[Stored data]
BEGIN

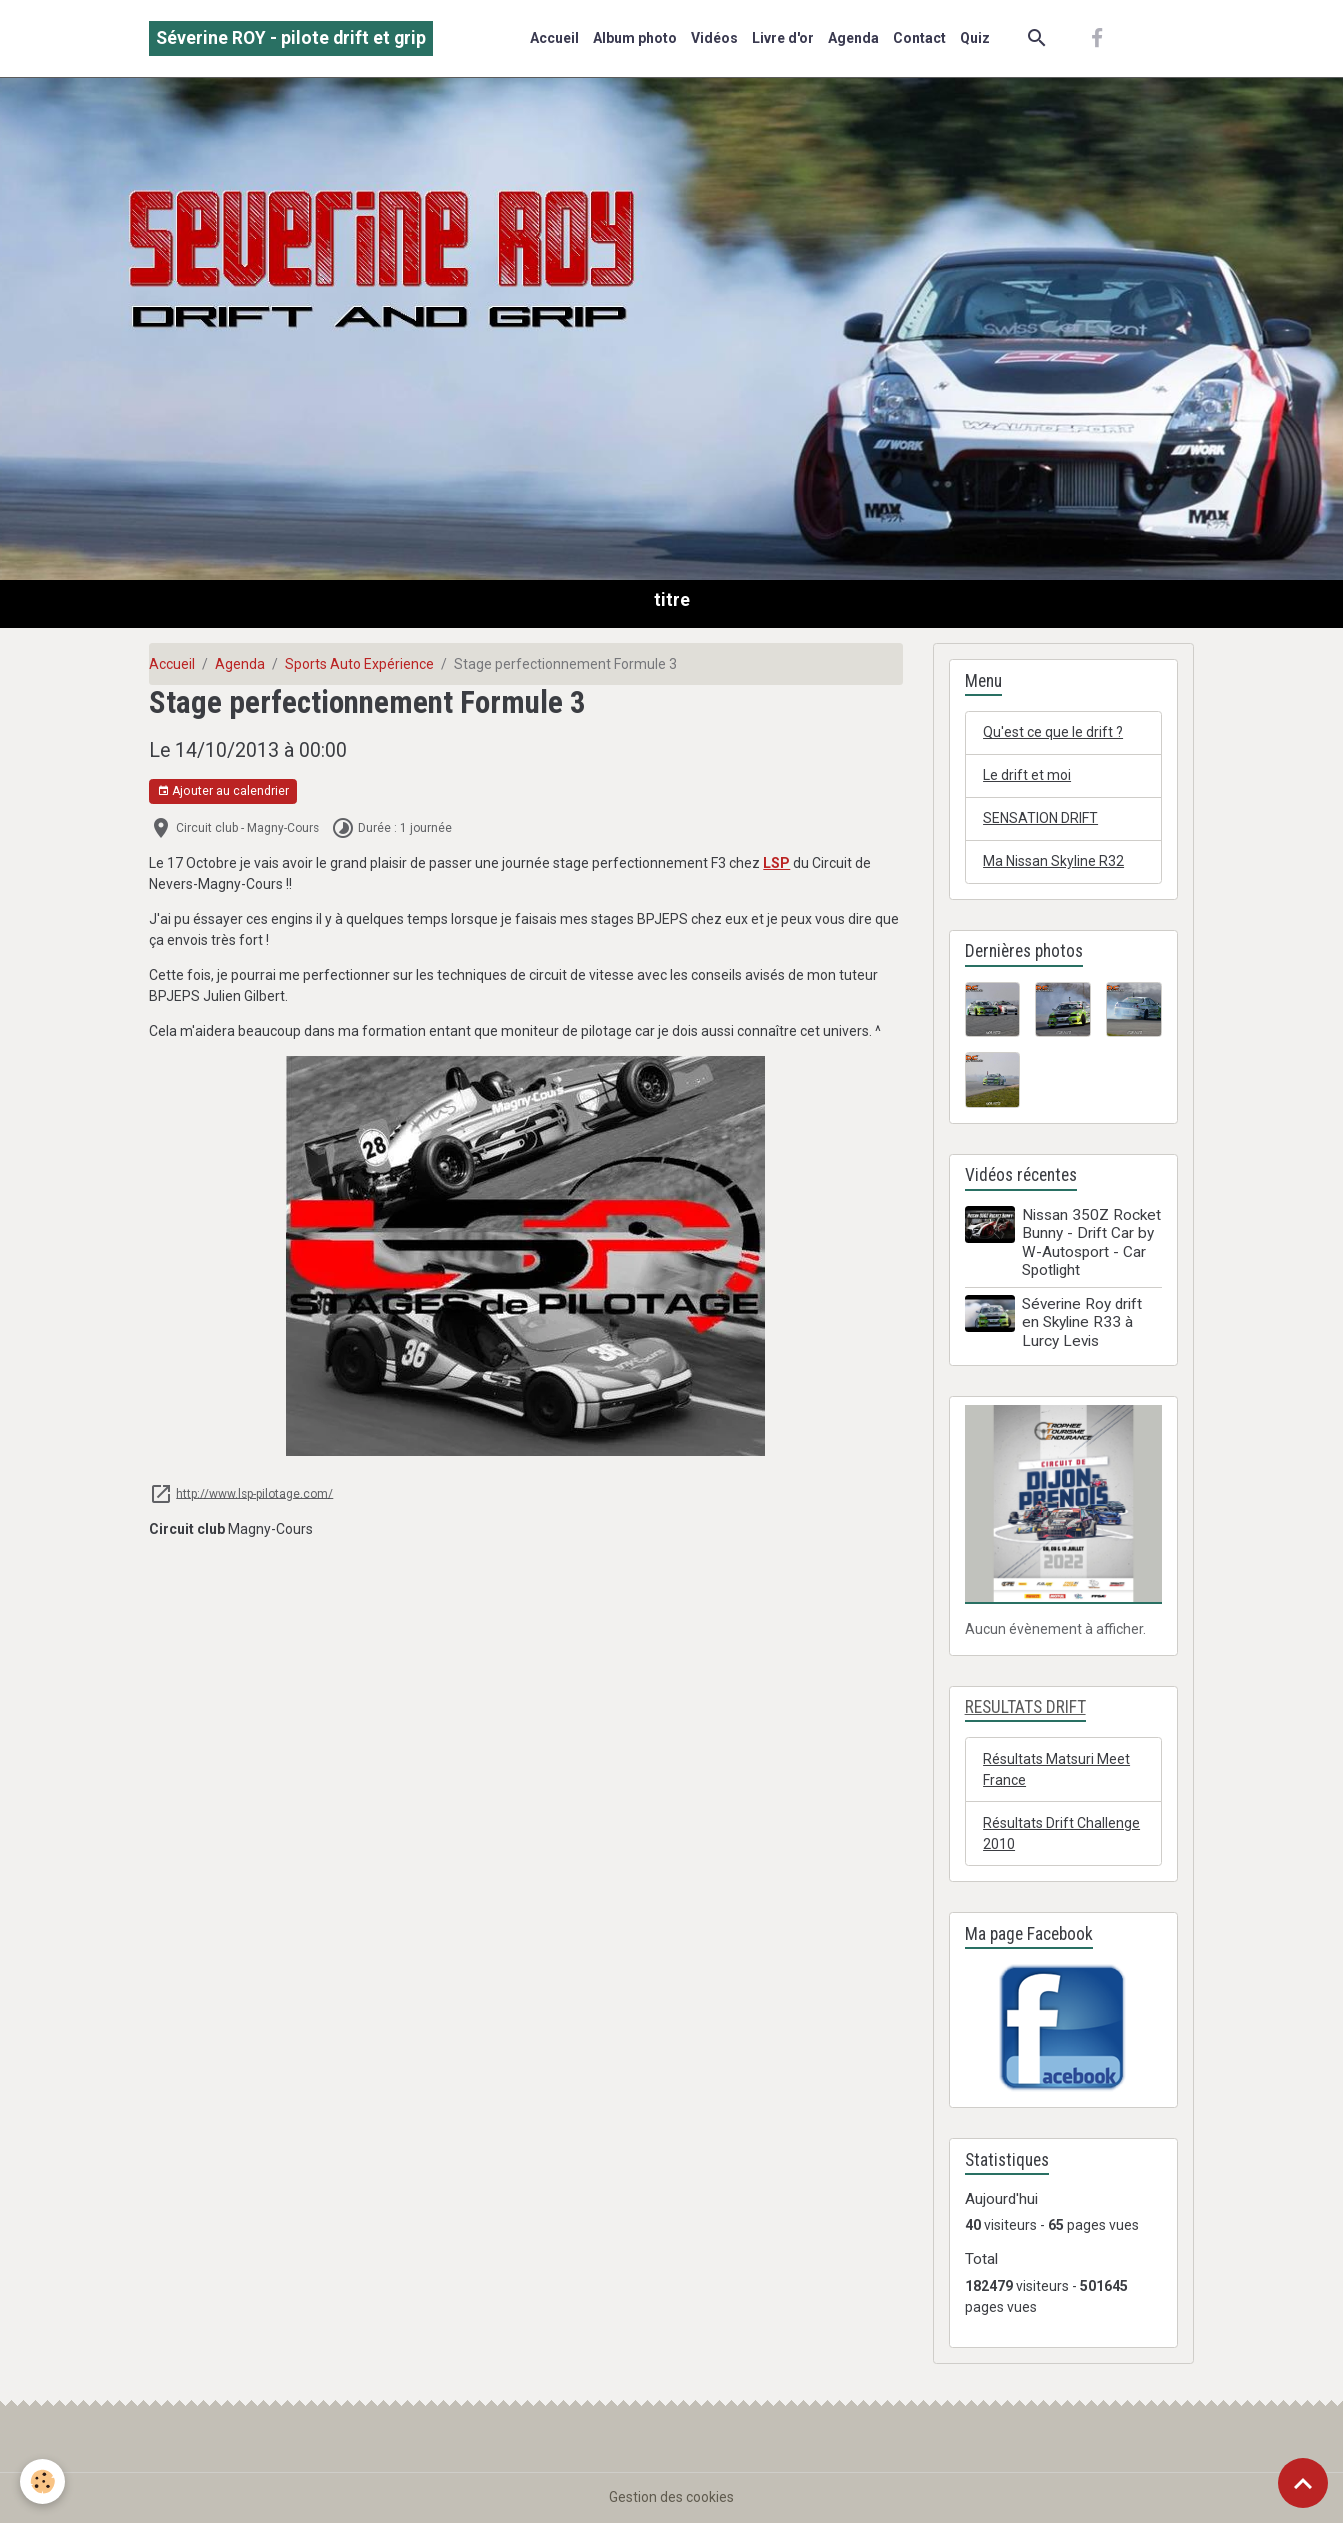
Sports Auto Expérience (359, 664)
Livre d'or (783, 38)
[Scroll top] (1303, 2483)
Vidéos (714, 38)
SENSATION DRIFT (1040, 818)
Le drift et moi (1027, 775)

END

## WHAT THE TASK REQUIRES:
Could you write out every record exactly, leaving the pictures out?

## ANSWER:
Sports Auto Expérience (359, 664)
Livre d'or (783, 38)
[Scroll top] (1303, 2483)
Vidéos (714, 38)
SENSATION DRIFT (1040, 818)
Le drift et moi (1027, 775)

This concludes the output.